The revelation is sure to raise more questions about the police response during the May 24 incident. On Thursday, the senator told AP that Arredondo didn’t know there were 911 calls being made by children inside Robb Elementary School while the gunman was inside the building.
Authorities have not said how Arredondo was communicating with other law enforcement officials at the scene, including the more than a dozen officers who were at one point waiting outside the classroom where the gunman was holed up. Arredondo heads the district’s small department and was in charge of the multi-agency response to the shooting.
Meanwhile, Arredondo has made few public comments since the shooting, although he told a CNN reporter outside the school district’s office building that he is cooperating with the Texas DPS in spite of reports saying he wasn’t.
Last week, the head of the DPS, Steven McCraw, told reporters that Arredondo—who was the incident commander—believed the situation was not a mass shooting but a hostage situation and that it was the “wrong decision” to delay the police response.
The gunman in Uvalde, 18-year-old Salvador Ramos, spent roughly 80 minutes inside the school, and more than an hour passed from when the first officers followed him into the building and when he was killed by law enforcement, according to an official timeline. Ramos slipped through an unlocked door into adjoining fourth-grade classrooms at Robb Elementary, authorities said.

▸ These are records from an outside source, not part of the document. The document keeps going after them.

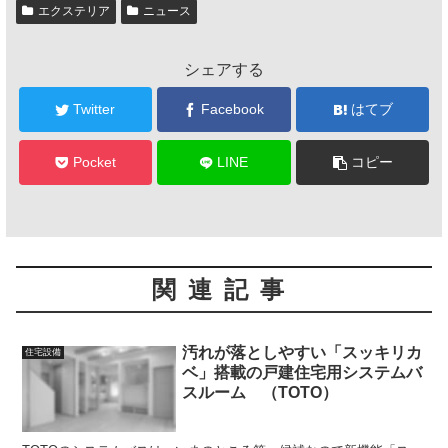
エクステリア
ニュース
シェアする
Twitter
Facebook
はてブ
Pocket
LINE
コピー
関連記事
汚れが落としやすい「スッキリカ
住宅設備
ベ」搭載の戸建住宅用システムバ
スルーム （TOTO）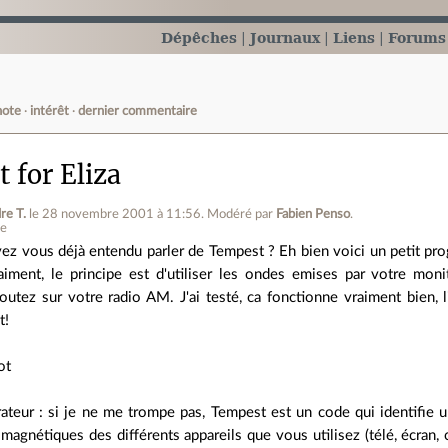
Dépêches
Journaux
Liens
Forums
note
intérêt
dernier commentaire
 for Eliza
re T.
le 28 novembre 2001 à 11:56
.
Modéré par
Fabien Penso
.
ne
ez vous déjà entendu parler de Tempest ? Eh bien voici un petit pr
aiment, le principe est d'utiliser les ondes emises par votre mo
outez sur votre radio AM. J'ai testé, ca fonctionne vraiment bien,
t!
ot
teur : si je ne me trompe pas, Tempest est un code qui identifie 
magnétiques des différents appareils que vous utilisez (télé, écran, cl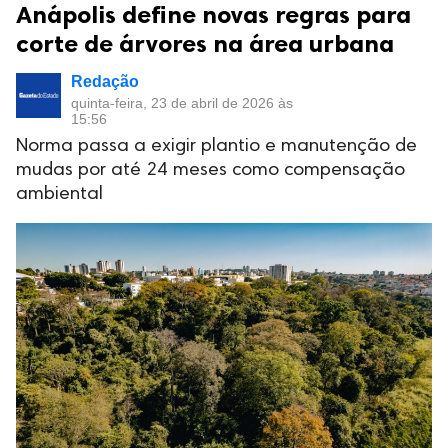
Anápolis define novas regras para
corte de árvores na área urbana
Redação
quinta-feira, 23 de abril de 2026 às
15:56
Norma passa a exigir plantio e manutenção de
mudas por até 24 meses como compensação
ambiental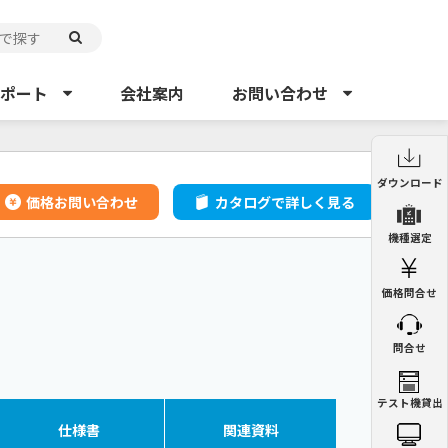
ポート
会社案内
お問い合わせ
制御盤用クーラー
制御盤用熱交換器
ダウンロード
ENC
ENH
価格お問い合わせ
カタログで詳しく見る
制御盤用クーラー
機種選定
ENC
ペルチェ式クーラー
精密空調機
NRC
PAU
価格問合せ
制御盤用熱交換器
ENH
集塵機
ミストコレクター
GDE
GME
問合せ
集塵機
GDE
チラー
オイルチラー
PCU
VSC
精密空調機
テスト機貸出
PAU
ミストコレクター
GME
仕様書
関連
資料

A teacher who had propped open the door to retrieve a phone and call 911 after witnessing Ramos crash his car said via her lawyer that she shut the door after the crash.
Adding to the confusion over the timeline, McCraw and other officials last Friday initially said that the teacher, who hasn’t been named, “propped open” the door minutes before Ramos entered. However, DPS spokesman Travis Considine told news outlets this week that the teacher shut the door, which was supposed to automatically lock.
An investigation is underway regarding why the door didn’t lock, he said.